Welcome everyone to this, my long-awaited return to 40k. It has certainly been a long time coming.
A long time ago, in a toy store far, far away, a 6 year old boy (at least I think I was 6 at the time, my memory gets quite fuzzy around that era, I might have been 5, but I'm pretty sure it was one of those two ages. Certainly no older than 6) happened upon a big shelf display of strange boxes. Upon them were pictures and artwork of all kinds of futuristic sci-fi vehicles and soldiers. The boy loved science fiction (and still does), so his attention was instantly captured. He examined some of the boxes, and was fascinated by the bizarre designs of their contents. He also noticed that they all shared a common name on the top - some particularly brutal and violent sounding name like Bloodconqueror or Battlegore or Warhammer 40,000 or something - and immediately wanted to know more about them. But he was informed by his parents that they were toys for older kids, and not meant for the likes of him, so he left the store without ever uncovering the truth behind them. That was the last the boy ever saw of those strange science fiction things, and the boxes with their weird science fiction armies faded from memory...

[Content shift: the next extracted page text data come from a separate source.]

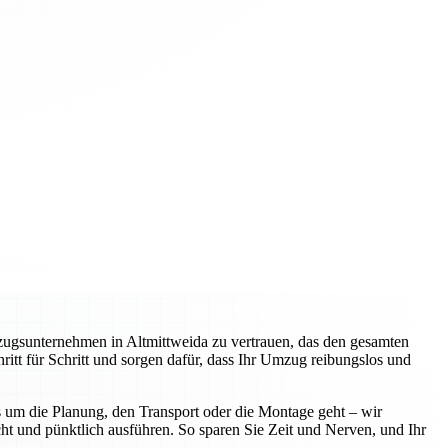
zugsunternehmen in Altmittweida zu vertrauen, das den gesamten
itt für Schritt und sorgen dafür, dass Ihr Umzug reibungslos und
 um die Planung, den Transport oder die Montage geht – wir
ht und pünktlich ausführen. So sparen Sie Zeit und Nerven, und Ihr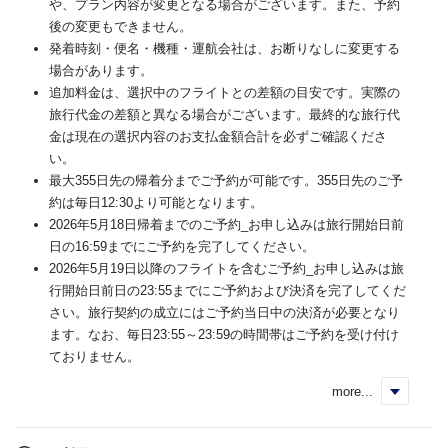
や、プラン内容が変更となる場合がございます。また、予約
後の変更もできません。
発着時刻・便名・機種・運航会社は、お断りなしに変更する
場合があります。
追加料金は、選択中のフライトとの差額の目安です。実際の
旅行代金の差額と異なる場合がございます。最終的な旅行代
金は現在の選択内容のお支払金額合計を必ずご確認くださ
い。
最大355日先の帰着分までご予約が可能です。355日先のご予
約は毎日12:30より可能となります。
2026年5月18日帰着までのご予約_お申し込みは旅行開始日前
日の16:59までにご予約を完了してください。
2026年5月19日以降のフライトを含むご予約_お申し込みは旅
行開始日前日の23:55までにご予約および決済を完了してくだ
さい。旅行契約の成立にはご予約当日中の決済が必要となり
ます。なお、毎日23:55～23:59の時間帯はご予約を受け付け
ておりません。
more...
く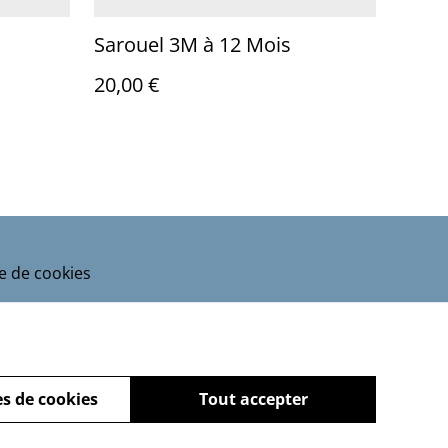
Sarouel 3M à 12 Mois
20,00 €
ue de cookies
s de cookies
Tout accepter
powered by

... until a few years later. This time the child, now 8, had dived into the world of computer games, and was browsing a shelf of them in a store just opposite where the toy store had been. One game in particular stuck out to him, and he picked up a copy for a closer look. It was called Fire Warrior, and it's cover artwork depicted a high-tech soldier sitting on a pile of skulls in an apocalyptic landscape. He was immediately enthralled with the artwork, particularly the cool looking helmet that the character was wearing with its glowing central eyepiece, and for a long time it was the number 1 thing on his mind. He thought about how awesome an entire army of soldiers like that one would be. A short while later, a schoolyard discussion ended up on this thing called Warhammer 40,000, which quickly started a discussion about who was picking what faction (not to collect though, but rather to play as at lunchtime - we were just kids in relatively limited income families, and this was in the days before everyone just sat around browsing the internet in their free time). Someone suggested Tau as a fit for the child, and after a puzzled response said "Fire Warriors" and the child immediately remembered the amazing artwork he had seen.
And ever since then the Tau have been my number 1 40k army.

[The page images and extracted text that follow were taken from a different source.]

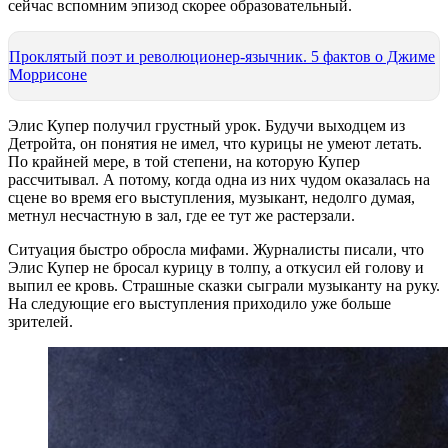
сейчас вспомним эпизод скорее образовательный.
Проклятый поэт и революционер-язычник. 5 фактов о Джиме
Моррисоне
Элис Купер получил грустный урок. Будучи выходцем из
Детройта, он понятия не имел, что курицы не умеют летать.
По крайней мере, в той степени, на которую Купер
рассчитывал. А потому, когда одна из них чудом оказалась на
сцене во время его выступления, музыкант, недолго думая,
метнул несчастную в зал, где ее тут же растерзали.
Ситуация быстро обросла мифами. Журналисты писали, что
Элис Купер не бросал курицу в толпу, а откусил ей голову и
выпил ее кровь. Страшные сказки сыграли музыканту на руку.
На следующие его выступления приходило уже больше
зрителей.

I've always loved the Tau, especially in their first incarnation during the tail end of 3rd edition. They were my first army not just for 40k, but for any tabletop game, and to this day are still probably my favourite. Since I started I ended up amassing a sizeable force of them, painted to varying degrees of success as I worked on them to the best of my child level abilities, from around 2002ish to 2010ish. There work slowed to a crawl and then a halt as I shifted resources and energy away from army development in favour of an ambitious space program. For years afterwards my poor Tau army languished, with only a token effort towards modernisation in preparation for a couple of games with a guy living nearby that I discovered was also into 40k.

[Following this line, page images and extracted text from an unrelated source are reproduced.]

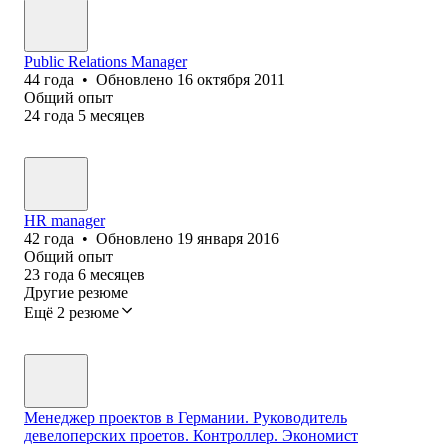
Public Relations Manager
44
года
•
Обновлено
16 октября 2011
Общий опыт
24
года
5
месяцев
HR manager
42
года
•
Обновлено
19 января 2016
Общий опыт
23
года
6
месяцев
Другие резюме
Ещё 2 резюме
Менеджер проектов в Германии. Руководитель
девелоперских проетов. Контроллер. Экономист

But that's all about to change. With the bulk of my space fleet now finished, I am embarking upon a truly massive rearmament program for the ground forces. When the dust settles, I aim for nothing less than a place among the ATT greats. Like the Tau themselves, I tend to think big.
But first, we're going to go back in time, back to when it all began, back across years and decades and social trends, back to the glorious bygone age of the early 2000s, and to this guy.
A metal XV15 Stealthsuit Shas'vre (plus his faithful gun drone) - and the first Warhammer 40,000 model I ever owned and painted, when I was 8 years old.
This wasn't the first tabletop model I owned and painted. I had been collecting Lord of The Rings models in the form of the old Lord of The Rings Battle Strategy Game magazine series by DeAgsostini, (what a fantastic stroke of brilliance that was), but those were only ever meant to be a stepping stone to 40k, something to practice on until I got to the models I was really after.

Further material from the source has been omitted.